SPRING AND KOI
It’s time to recognize the glorious signs of spring. Everyone is talking about the record breaking warm temperatures and early spring of 1212. The crocuses were blooming in March, and so are the daffodils and forsythia. Cherry trees are swollen with new buds and the maples are leafing out. But nobody has mentioned the Koi. Koi are a species of fish originating in Japan and known for their beautiful colors, graceful movement, and impressive size. Koi ponds are becoming popular as highlights of home gardens; they add a fascination for living creatures to the plant world. Our Koi Pond “came with the house.” We didn’t install it: the former owners of our house did. Therefore we inherited a Koi Pond.
Our friends, and anyone who stops by to read meters, deliver packages or cut grass are fascinated by them. The most common question they ask is, “What happens to them them in the winter?”
In winter the Koi’s metabolism slows down and they go into hibernation, much as bears do. They need no food during those cold months. Only when the temperatures creep back up to 50 degrees can they resume their normal feeding schedule.
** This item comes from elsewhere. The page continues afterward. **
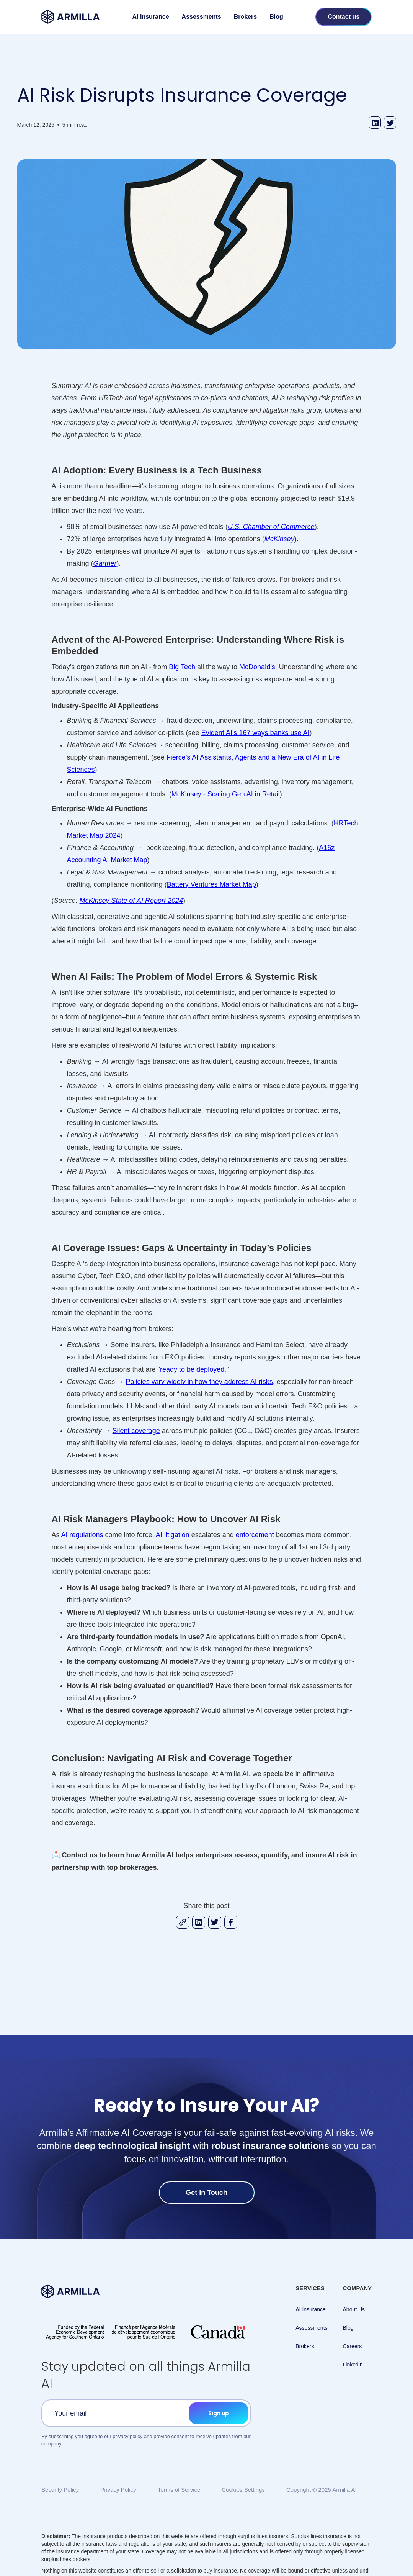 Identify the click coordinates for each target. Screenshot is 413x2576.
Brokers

Early in the spring, when the temperatures fluctuate so wildly, they start the season with light snacks. Surprisingly, a favorite choice for beginning the feeding is Honey Nut Cheerios. Imagine children of Koi hobbyists wrestling with the Koi for their Honey Nut Cereal. If General Mills knew about this extra use for their product they could launch a new advertising campaign aimed at fish hobbyists.
The Koi zoom to the edge of the pond to get their first season’s taste of their favorite cereal to get them eating again after their long winter of hibernation. From Honey Nut Cheerios they graduate to regular Cheerios, then on to wheat germ pellets, which accelerate the digestive process.
Then comes the big day: the Koi finally get to eat their normal diet of Growth Pellets: a blend of protein, fats and fibers laced with dried seaweed, soybean and vitamins. Their feeding schedule increases up to four times a day. Their growth rivals that of thriving summer flowers.
But all is not perfect in the peaceful Koi pond. A dangerous creature lurks overhead, longing for a tasty meal. The Heron. Herons fly overhead searching for a substantial feast. They do not swoop down from the air and catch a fish, as a pelican would. They land nearby and walk to the pond, seeking entry to their quest.
That is why ponds are built with steep rock walls; if the access to the pond were easy to walk to and wade into, the Koi would suffer large losses. To protect them from heron attacks we installed a motion detector called “The Scarecrow.” Every time anything approaches the pond a noisy, powerful spray of water turns on, frightening living creatures from getting too close. The Koi become quite tame, and swim to the edge of the pond when they sense a human bearing food pellets. Welcome, summer, and welcome to our Koi Pond.